Anche nella solidità di economie ruggenti o nella pax sociale ritrovata, possono far breccia fantasmi del passato e paure del presente. Due Paesi cercano la strada della riconciliazione al Far East Film Festival: la Corea del Sud e la Cambogia, con un debutto estremamente interessante. Sotho Kulikar è nata nel 1973 e cresciuta subendo gli anni spaventosi della dittatura dei khmer rossi. Ha perso in quel periodo il padre e proprio a lui ha dedicato la sua opera prima come regista, "The last reel - L'ultimo rullo". Sophoun e Veasna sono due ragazzi che flirtano in un luccicante parco giochi di Phnom Penh e poco sanno di quanto abbiano sofferto i loro connazionali. Ma alla ragazza accade qualcosa di straordinario: entra in un cinema mentre stanno proiettando, in una sala vuota, una vecchia pellicola, "La lunga strada verso casa", che però si interrompe, mancando appunto l'ultimo rullo. Scopre che ne è protagonista la madre, una star in ascesa che la rivoluzione deportò nei campi di lavoro. Da lì i legami familiari della ragazza svelano segreti e tradimenti, un melodramma familiare e storico che ha una sua originalità, perché è proprio attraverso una riflessione del cinema sul cinema, in una memoria collettiva di immagini e volti, che si fanno strada la verità e la denuncia. Un film dedicato ai registi e agli attori scomparsi, parte di quel milione e ottocentomila cambogiani sterminati dalla follia del regime che non risparmiò nessuna espressione culturale - oggi in Mesopotamia assistiamo ad analoghe scene di devastazione - e il cinema stesso: furono chiuse o bruciate tutte le sale, mentre dei 300 film prodotti prima dell'avvento dei khmer rossi se ne sono salvati appena trenta.

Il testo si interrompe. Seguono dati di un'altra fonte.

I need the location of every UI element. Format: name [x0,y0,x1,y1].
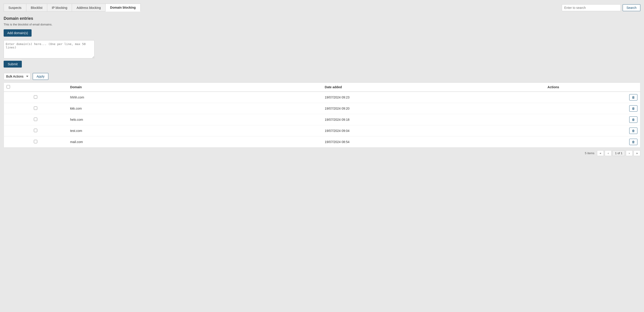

Anche la Corea fa un balzo indietro, negli anni segnati dalla guerra che ha portato alla divisione tra il Nord e il Sud. Duk-soo, il protagonista di "Ode a mio padre" del regista JK Youn, è un uomo che si è speso in tutto per la famiglia, nel ricordo del padre, perso nel drammatico giorno in cui la sua città natale, Hungnam, cadde nelle mani dell'esercito cinese. Nevicava, era il dicembre del 1950. Popolazione in fuga, esodo di massa, panico e morti. Anche la sorellina, prendendo d'assalto una nave americana, cade nei flutti. Il film racconta dell'infanzia affamata di Duk-soo, poi minatore in Germania negli anni '60, soldato in Vietnam, infine commerciante a Busan e nonno tormentato dal rimorso ai giorni nostri. Sempre nel ricordo di quella separazione e dell'attesa. Ma in un orizzonte nel quale il regista non risparmia di denunciare le ferite ancora aperte createsi all'indomani dell'armistizio del '53, con una guerra mai ufficialmente chiusa. E che le famiglie coreane subiscono, senza poter ancora intravederne una cura e la fine.